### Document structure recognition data
------------------------------------------------------------------------

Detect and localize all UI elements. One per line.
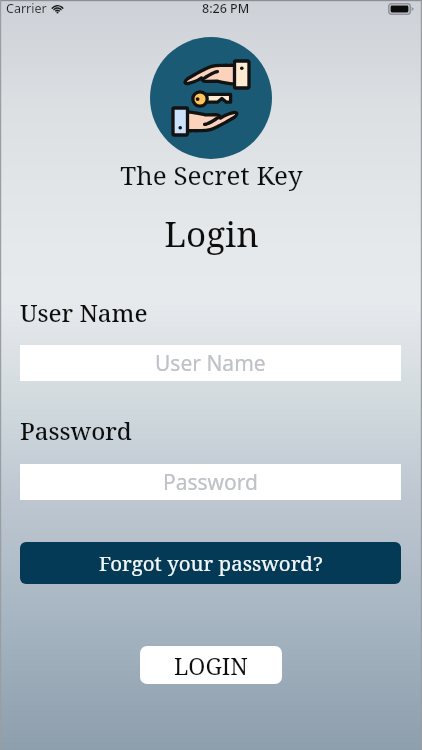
staticText: Login [164, 210, 259, 258]
staticText: User Name [20, 296, 148, 329]
staticText: LOGIN [174, 650, 248, 681]
staticText: Carrier [6, 0, 47, 17]
staticText: Forgot your password? [99, 549, 323, 577]
staticText: User Name [155, 349, 266, 378]
button[interactable]: Password [20, 464, 401, 500]
other: App logo [150, 37, 272, 159]
button[interactable]: User Name [20, 345, 401, 381]
button[interactable]: Forgot your password? [20, 542, 401, 584]
button[interactable]: LOGIN [140, 646, 282, 684]
staticText: 8:26 PM [202, 0, 250, 17]
staticText: The Secret Key [120, 157, 303, 192]
staticText: Password [163, 468, 258, 497]
staticText: Password [20, 414, 132, 447]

------------------------------------------------------------------------

### Description of the task
The records above are to be quoted exactly, with all pictures left out.

### Written answer
Detect and localize all UI elements. One per line.
staticText: Login [164, 210, 259, 258]
staticText: User Name [20, 296, 148, 329]
staticText: LOGIN [174, 650, 248, 681]
staticText: Carrier [6, 0, 47, 17]
staticText: Forgot your password? [99, 549, 323, 577]
staticText: User Name [155, 349, 266, 378]
button[interactable]: Password [20, 464, 401, 500]
other: App logo [150, 37, 272, 159]
button[interactable]: User Name [20, 345, 401, 381]
button[interactable]: Forgot your password? [20, 542, 401, 584]
button[interactable]: LOGIN [140, 646, 282, 684]
staticText: 8:26 PM [202, 0, 250, 17]
staticText: The Secret Key [120, 157, 303, 192]
staticText: Password [163, 468, 258, 497]
staticText: Password [20, 414, 132, 447]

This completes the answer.